The screams were so blood-curdling that no-one in the waiting room could have failed to wonder what horrors lay beyond the closed surgery door. Inside the room, I was doing my best to coax my nine-year-old daughter Lily into having her travel injections.
I explained that with the places we were planning to go, it was crucial that we were protected against typhoid and yellow fever because they were pretty deadly diseases and, I tried to remain breezy as I watched the nurse inch forward out of the corner of my eye, it was really important that she had the rabies jab just in case she got, you know, scratched by a monkey.

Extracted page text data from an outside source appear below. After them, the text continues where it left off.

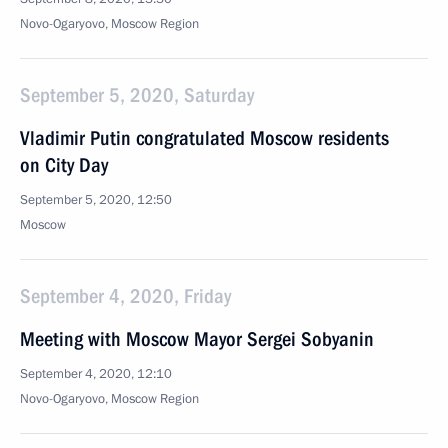
Novo-Ogaryovo, Moscow Region
September 5, 2020, Saturday
Vladimir Putin congratulated Moscow residents
on City Day
September 5, 2020, 12:50
Moscow
September 4, 2020, Friday
Meeting with Moscow Mayor Sergei Sobyanin
September 4, 2020, 12:10
Novo-Ogaryovo, Moscow Region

It was perhaps not the most reassuring thing to say and, as Lily’s hands clasped defensively around her spindly arms, she wailed loudly to be sure that everyone in the GP’s surgery fully understood the strength of her feelings, “But I don’t want to be SCRATCHED BY MONKEYS!” she protested. It was a fair point and not for the first time my confidence in ‘the big plan’ began to ebb away.

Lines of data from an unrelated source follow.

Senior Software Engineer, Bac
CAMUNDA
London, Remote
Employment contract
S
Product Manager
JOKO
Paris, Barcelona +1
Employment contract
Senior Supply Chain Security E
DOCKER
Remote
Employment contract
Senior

What had I been thinking? Why did I think taking a child out of school to go backpacking around Latin America was a good idea? And not just any child, my daughter – a girl who fizzes with raw energy and is as opinionated as I am.
My daughter, Lily, captured by Juliet McKee
It took a further hour of histrionics to get the first needle – an epic parenting fail – if we couldn’t even get through an appointment at the travel clinic without a monstrous tantrum how on earth would I fare halfway across the globe with her? I had to remind myself why this trip was worth the risk, Lily would learn lessons that couldn’t be taught in a classroom, she could become fluent in Spanish, we would be able to visit volcanoes and chocolate farms, see exotic animals in their natural habitat – but more than all of this, we would be able to spend this precious time together free of the demands of work and school.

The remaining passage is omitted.